Have wanted to move Yakiimo3D source code and binaries to an open-source hosting community for a while now. After initially leaning towards creating a Google Code project, I ended up choosing CodePlex. Since Yakiimo3D is going to be mostly DirectX 11 programming samples, a Microsoft-run CodePlex open-source hosting with a MS-user community makes the most sense, so I think it was a good decision. For source code control on CodePlex, I went with Mercurial. Have never used Mercurial or Git, so it should be a good learning experience for me.
Following in the footsteps of other people on the Internet, I’ve written a GPGPU language Mandelbrot fractal viewer. Along with a DirectCompute implementation, I’ve also written a reference unoptimized cpu version and am really excited that the DirectCompute implementation is more than 50x times faster! (With the caveat that my cpu implementation can probably be optimized much more.)
Other People’s GPGPU language Mandelbrot Fractal Implementations
During the past year, a bunch of people have released GPGPU language Mandelbrot fractal implementations. It seems to be a popular first program for GPGPU language learning.
1) DX11 DirectCompute Mandelbrot and Julia viewer
http://users.skynet.be/fquake/
I learned about this implementation from a Beyond3D forum post last year (http://forum.beyond3d.com/showthread.php?t=55330). The author has continued releasing DirectCompute demos after the release of the above Mandelbrot viewer demo. His latest DirectCompute fluid simulation demo blows my mind and looks amazing. Source code appears included with the demos.
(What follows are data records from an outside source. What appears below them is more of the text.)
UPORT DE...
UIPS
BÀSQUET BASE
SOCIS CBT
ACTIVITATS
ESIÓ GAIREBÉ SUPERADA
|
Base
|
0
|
2) A realtime Mandelbrot zoomer in SSE assembly and CUDA
http://warp.povusers.org/Mandelbrot/
The above page provides a really good introduction to what the Mandelbrot fractal is. I had previously never written a Mandelbrot fractal program and the above page helped me a lot in my understanding and implementations.
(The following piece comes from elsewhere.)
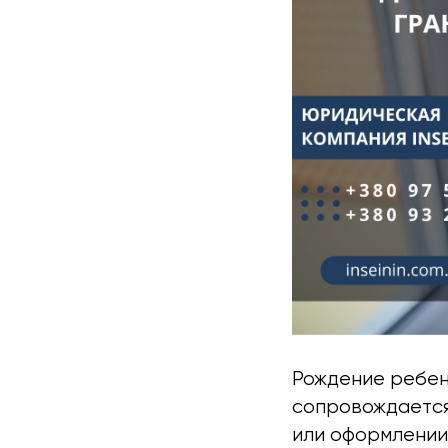
Рождение ребен
сопровождается
или оформлении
Video of My Mandelbrot Fractal Viewer
The demo video starts off with the DirectCompute implementation running and toggles to my non-optimized cpu implementation midway through. As you can see by the VSync-disabled FPS at the top left-hand side of the screen, the DirectCompute implementation is much much faster. The ghosting in the video is probably due to the fact that I don’t know how to use my free video editing software properly, but I’m too tired to try to fix it. Yay, fixed the ghosting problem in my video. Turns out I just needed to increase the CamStudio video options compressor quality setting to 100%.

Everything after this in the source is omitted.